Me Carlos Ngwapitshi a par ailleurs suggéré de renforcer le dispositif répressif congolais en rendant les immunités inopérantes pour les criminels à col blanc, en rendant la criminalité économique et financière imprescriptible, en instaurant la peine à perpétuité et la confiscation générale des biens des détourneurs, mais aussi en excluant les condamnés à des mesures de grâce et de liberté conditionnelle ou provisoire.
Aucune innovation
Critiquant le projet de loi, actuellement en examen au niveau du Parlement, Me Carlos Ngwapitshi a notamment relevé l'article 7 qui exclut les détenteurs des immunités des poursuites du champ de compétences de cette juridiction. Chose qui, souligne-t-il, fait croire que cette juridiction n'est instituée que pour les communs de mortels alors qu'il n'est secret pour personne que ceux qui commettent le plus des crimes économiques sont ceux qui participent à la gestion du pays à toutes les échelles.
Un autre problème relevé est l'ambiguïté des relations avec la Cour de Cassation et la Cellule nationale des renseignements financiers. Le chercheur note, à titre d'exemple, qu'il est dit dans ce texte que la CENAREF qui est dirigée par le premier avocat général près la Cour de Cassation doit adresser un rapport au procureur général près le parquet économique et financier qui a rang du PG près la Cour d'Appel.

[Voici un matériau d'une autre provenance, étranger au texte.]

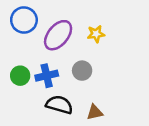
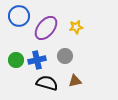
brown triangle: (95, 112) -> (75, 81), moved

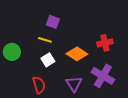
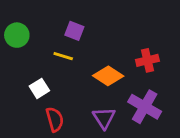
green circle: (12, 52) -> (17, 35), moved
white square: (48, 60) -> (39, 88), moved

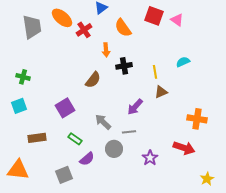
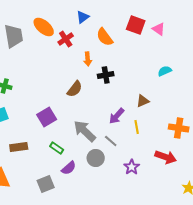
yellow line: (155, 72) -> (137, 127), moved
gray arrow: (103, 122) -> (85, 131), size x1.4
gray line: (129, 132) -> (111, 141), turned 48

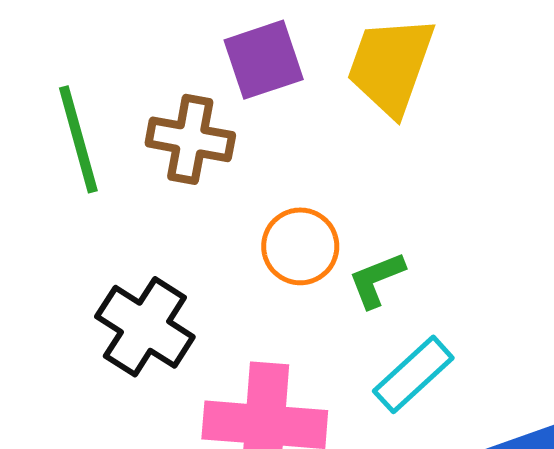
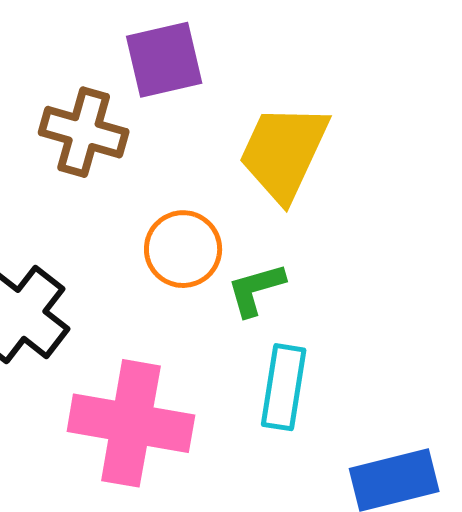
yellow trapezoid: (391, 66) -> (284, 152), moved
cyan rectangle: (413, 374) -> (284, 387), turned -44

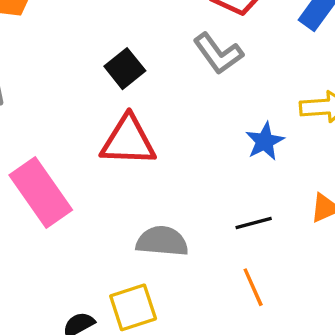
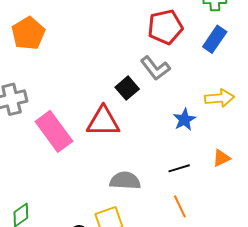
black square: (125, 69) -> (127, 88), moved
pink rectangle: (41, 192) -> (54, 131), moved

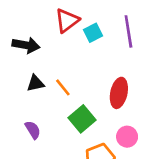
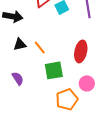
green square: (82, 119) -> (54, 70), turned 30

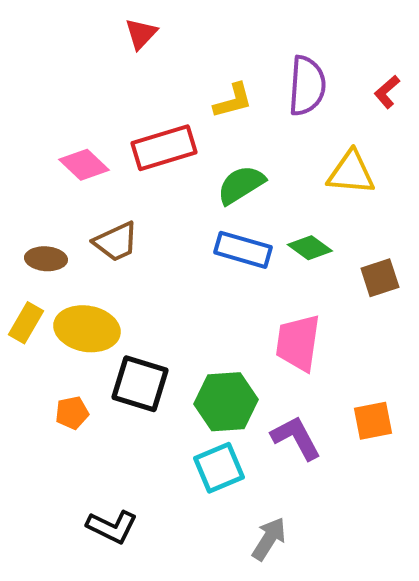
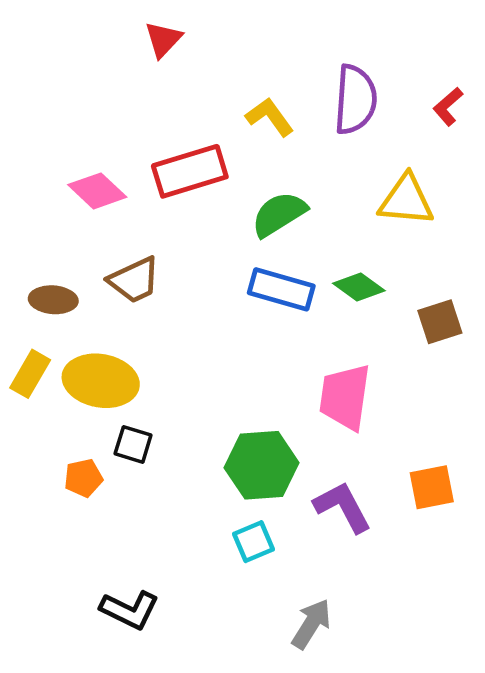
yellow L-shape: (233, 101) -> (270, 117), turned -111
black square: (140, 384) -> (133, 444), moved, size x0.6
cyan square: (219, 468) -> (253, 542), size x0.7

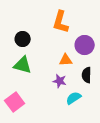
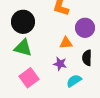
black circle: (23, 39) -> (23, 22), size x1.5
pink square: (15, 102) -> (29, 78), moved

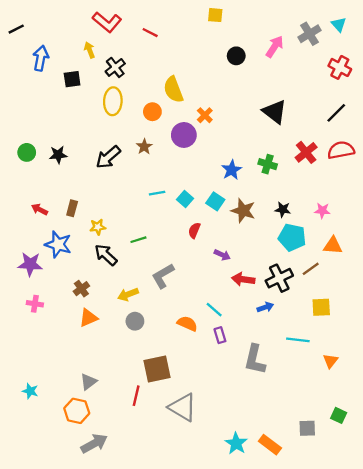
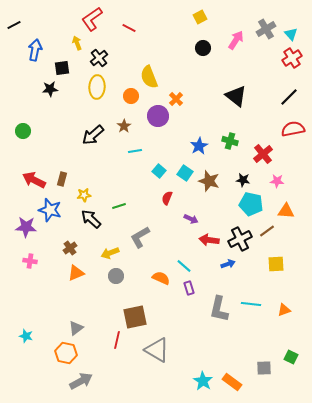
yellow square: (215, 15) -> (200, 17), moved, turned -32
red L-shape: (107, 22) -> (92, 19), turned 105
cyan triangle: (339, 24) -> (291, 34), moved
red cross: (340, 67) -> (292, 58), turned 30
red cross: (306, 152) -> (263, 154), moved
black star: (58, 155) -> (50, 89), moved
cyan line: (157, 193) -> (135, 151), moved
red arrow: (40, 209) -> (34, 180), size x1.6
cyan line: (298, 340) -> (251, 304), moved
orange triangle: (330, 361) -> (284, 310), turned 32

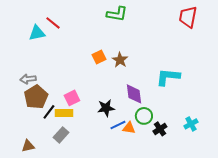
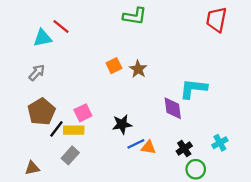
gray arrow: (28, 79) -> (37, 73), moved, turned 140
purple diamond: (134, 94) -> (173, 108), moved
green circle: (144, 116) -> (196, 169), moved

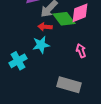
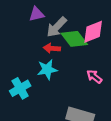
pink arrow: (81, 51) -> (94, 77), turned -32

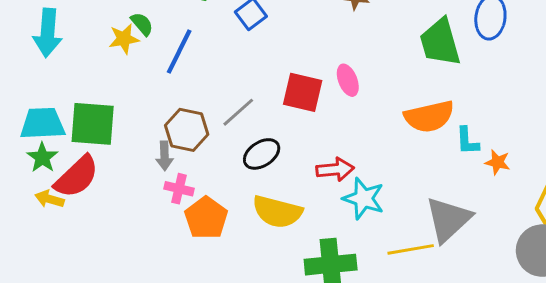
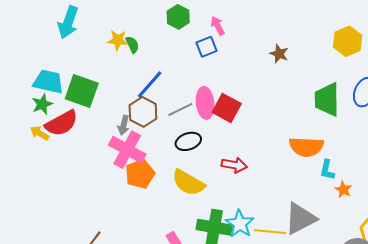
green semicircle: (142, 24) -> (132, 45), moved
blue line: (179, 52) -> (150, 84), moved
pink ellipse: (348, 80) -> (205, 103), moved, size x1.4
pink cross: (179, 189) -> (127, 150), size x1.8
cyan star: (364, 198) -> (240, 224), moved

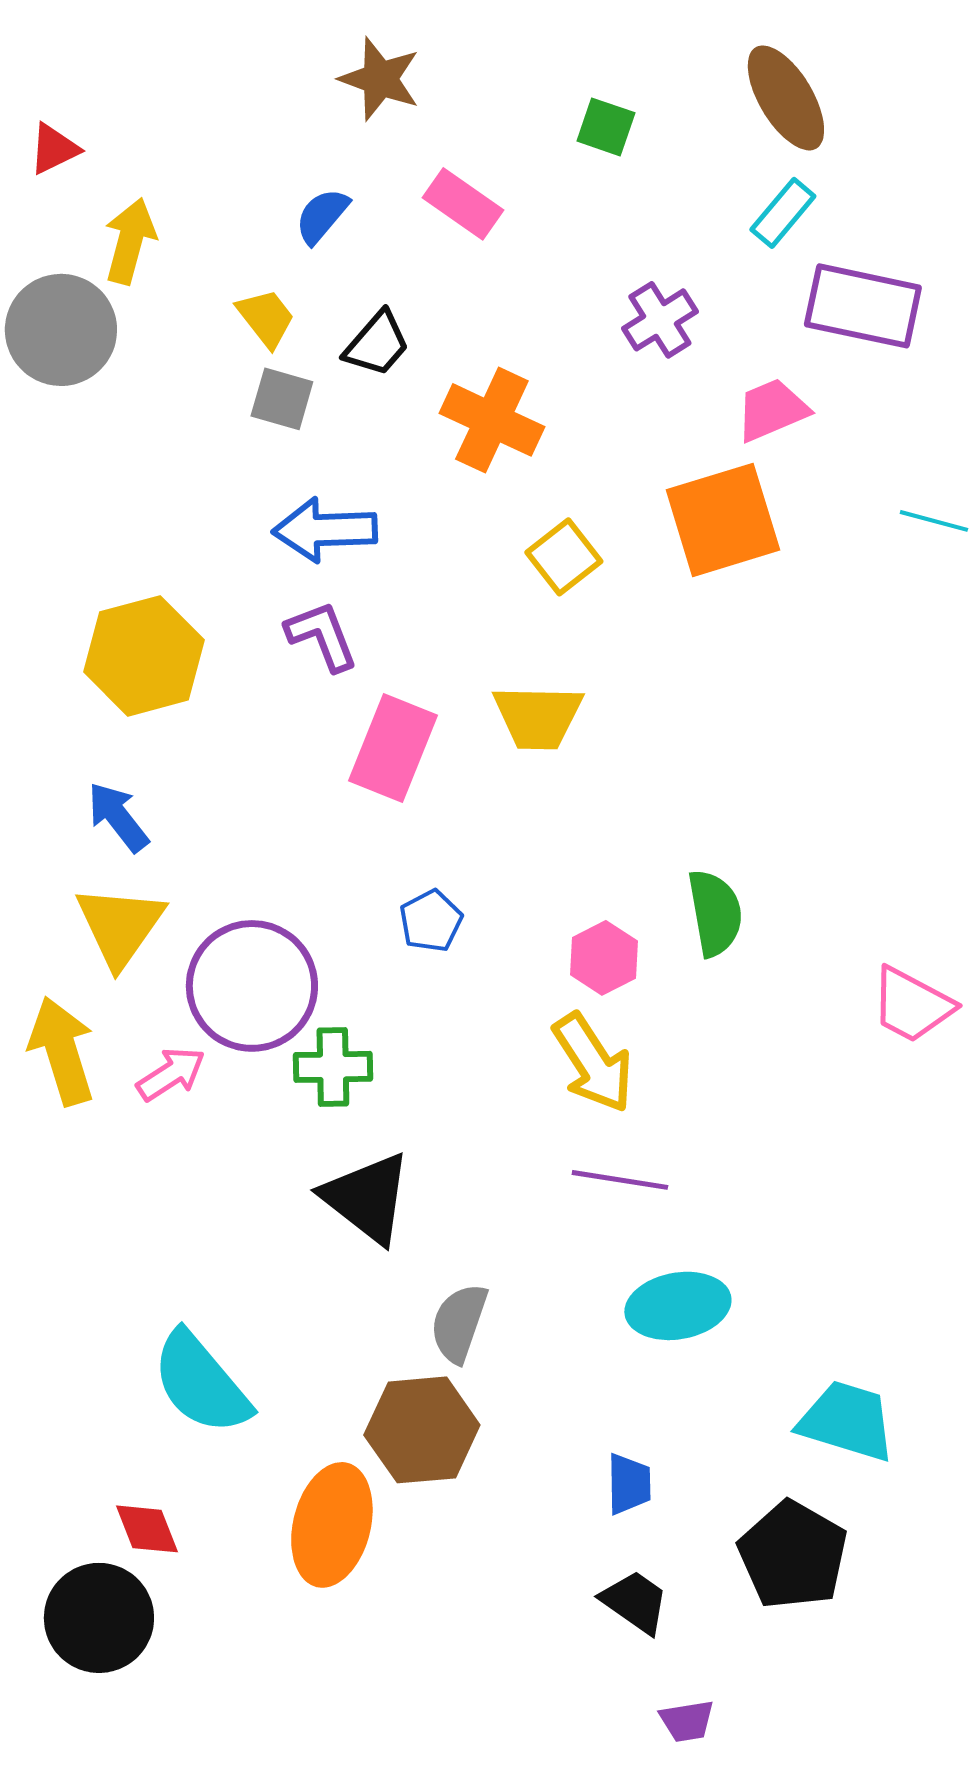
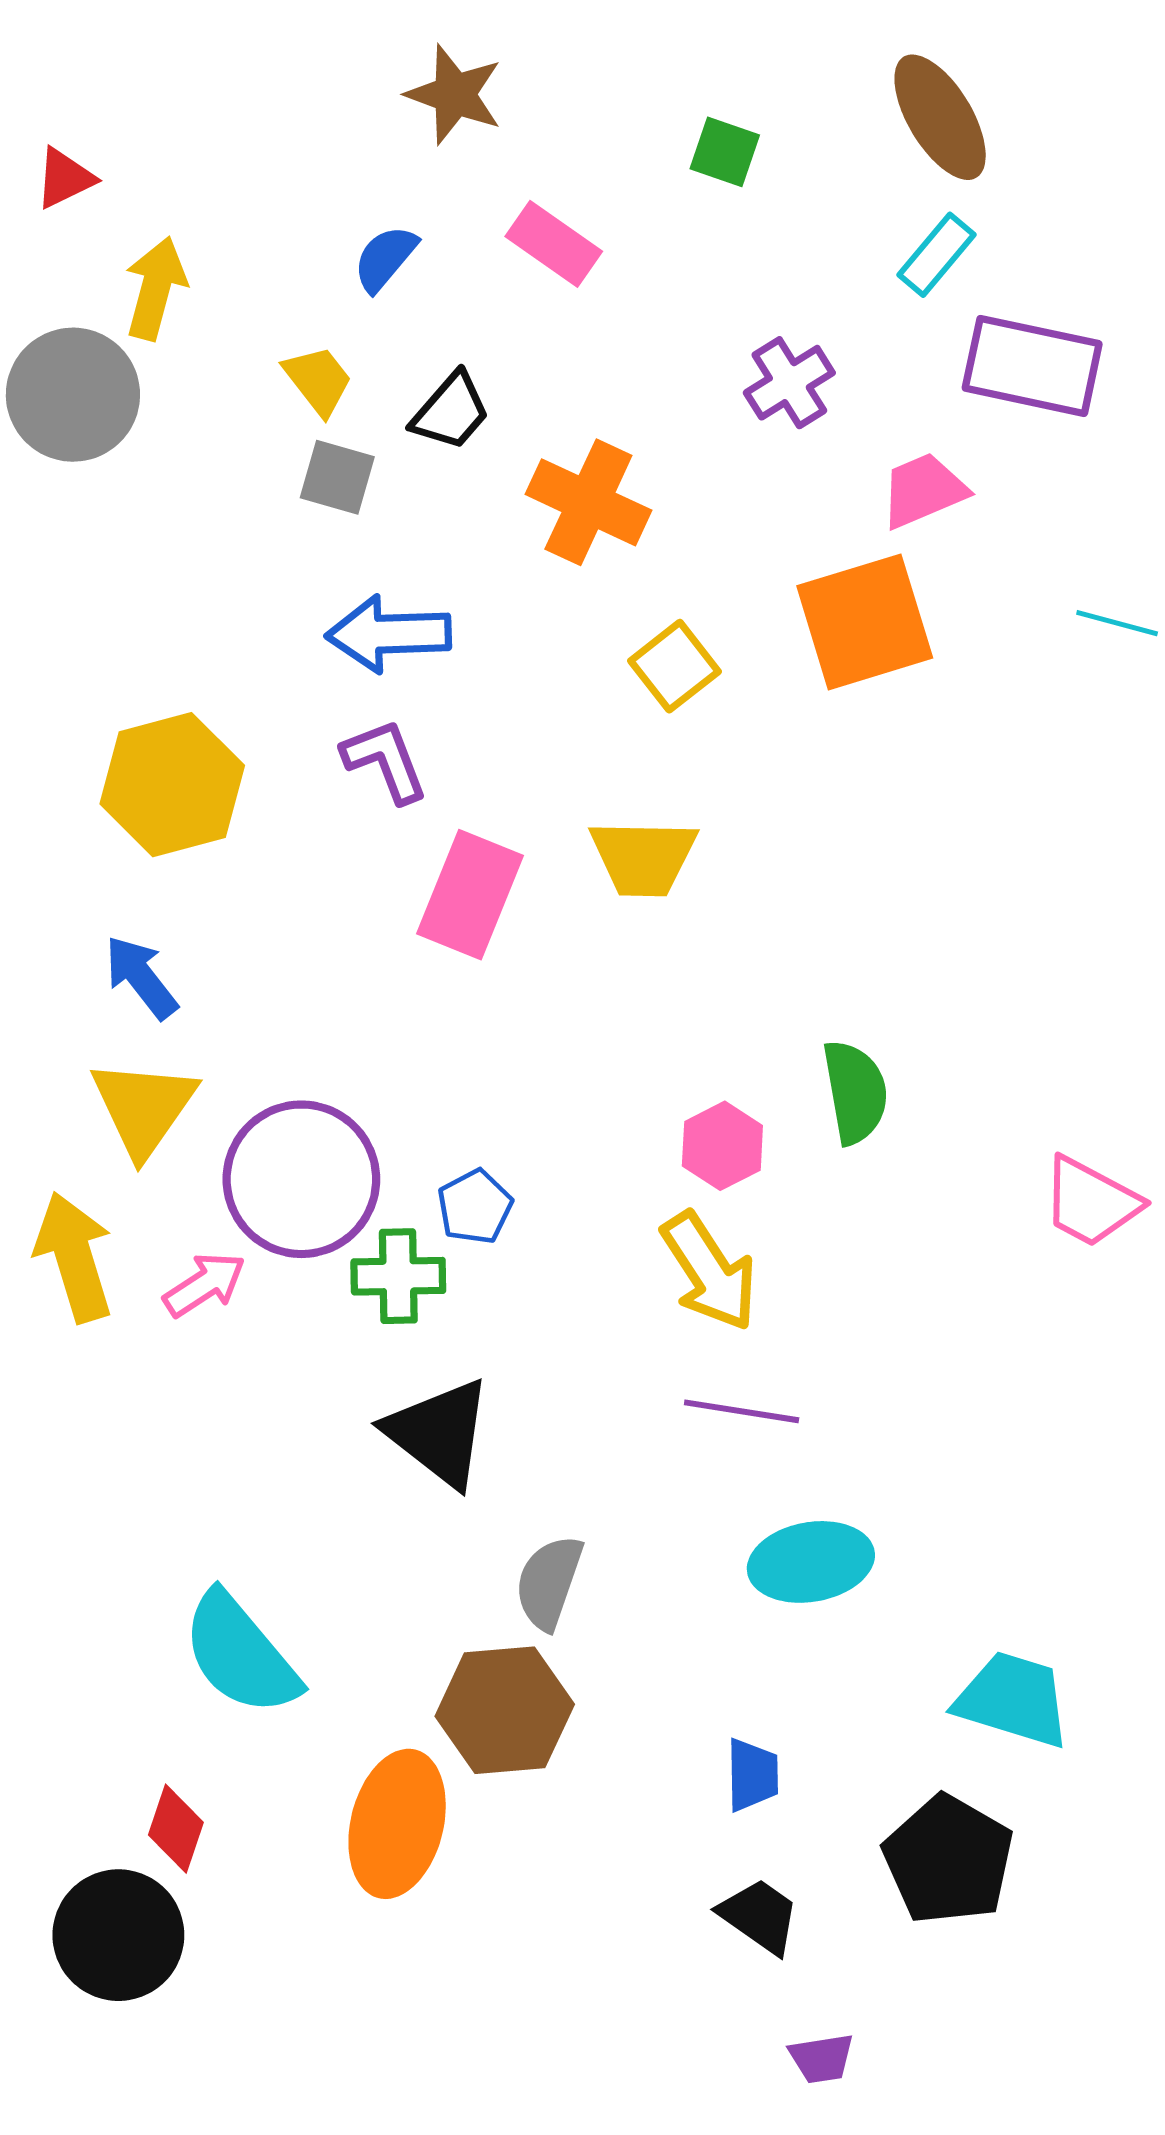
blue pentagon: (431, 921) -> (475, 1207), moved
red diamond: (147, 1529) -> (176, 1829), turned 40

Avant de clore son propos, Me Carlos Ngwapitshi a appelé les députés nationaux à tenir compte de ses observations et à veiller à ce que l'instauration du Tribunal pénal économique et financier ne soit pas une juridiction de trop, mais plutôt une réponse efficace à la criminalité économique en RDC, en permettant à ce que les fonds détournés soient réellement reversés dans la caisse du Trésor public.